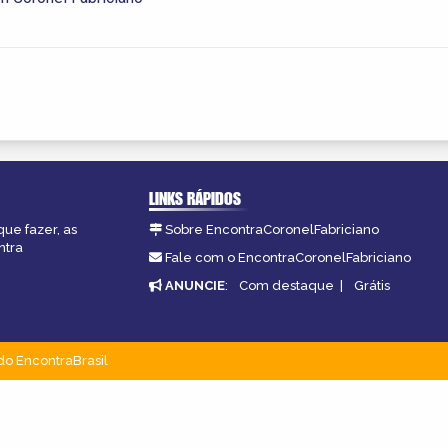
LINKS RÁPIDOS
que fazer, as
Sobre EncontraCoronelFabriciano
ntra
Fale com o EncontraCoronelFabriciano
ANUNCIE
:
Com destaque
|
Grátis
do EncontraBrasil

+ + + +

■ Work order: Give back the listing exactly, without a single picture.

■ Worked solution:
LINKS RÁPIDOS
que fazer, as
Sobre EncontraCoronelFabriciano
ntra
Fale com o EncontraCoronelFabriciano
ANUNCIE
:
Com destaque
|
Grátis
do EncontraBrasil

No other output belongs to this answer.